▸ AIM OF THE TASK:
From the first line to the last, output the data exactly as it stands, minus its pictures.

DATA TO USE: Begin

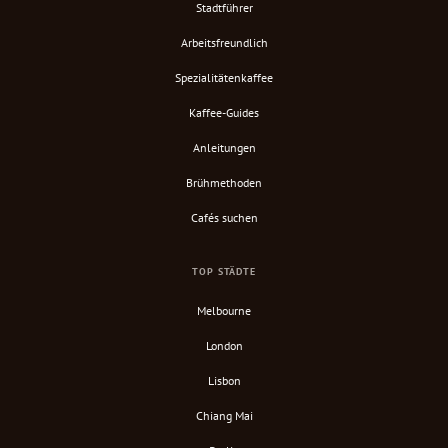
Stadtführer
Arbeitsfreundlich
Spezialitätenkaffee
Kaffee-Guides
Anleitungen
Brühmethoden
Cafés suchen
TOP STÄDTE
Melbourne
London
Lisbon
Chiang Mai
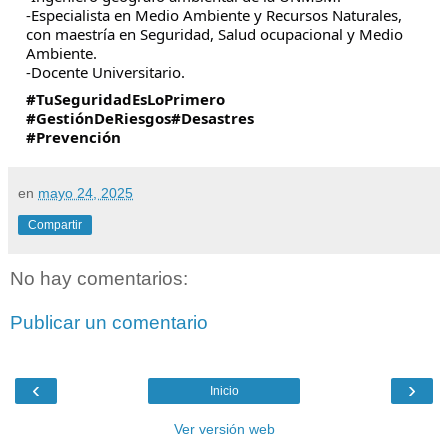
-Especialista en Medio Ambiente y Recursos Naturales,
con maestría en Seguridad, Salud ocupacional y Medio
Ambiente.
-Docente Universitario.
#TuSeguridadEsLoPrimero
#GestiónDeRiesgos
#Desastres
#Prevención
en
mayo 24, 2025
Compartir
No hay comentarios:
Publicar un comentario
‹
›
Inicio
Ver versión web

DATA TO USE: End

▸ SOLUTION FOR THIS EXERCISE:
Stadtführer
Arbeitsfreundlich
Spezialitätenkaffee
Kaffee-Guides
Anleitungen
Brühmethoden
Cafés suchen
TOP STÄDTE
Melbourne
London
Lisbon
Chiang Mai
-Especialista en Medio Ambiente y Recursos Naturales,
con maestría en Seguridad, Salud ocupacional y Medio
Ambiente.
-Docente Universitario.
#TuSeguridadEsLoPrimero
#GestiónDeRiesgos
#Desastres
#Prevención
en
mayo 24, 2025
Compartir
No hay comentarios:
Publicar un comentario
‹
›
Inicio
Ver versión web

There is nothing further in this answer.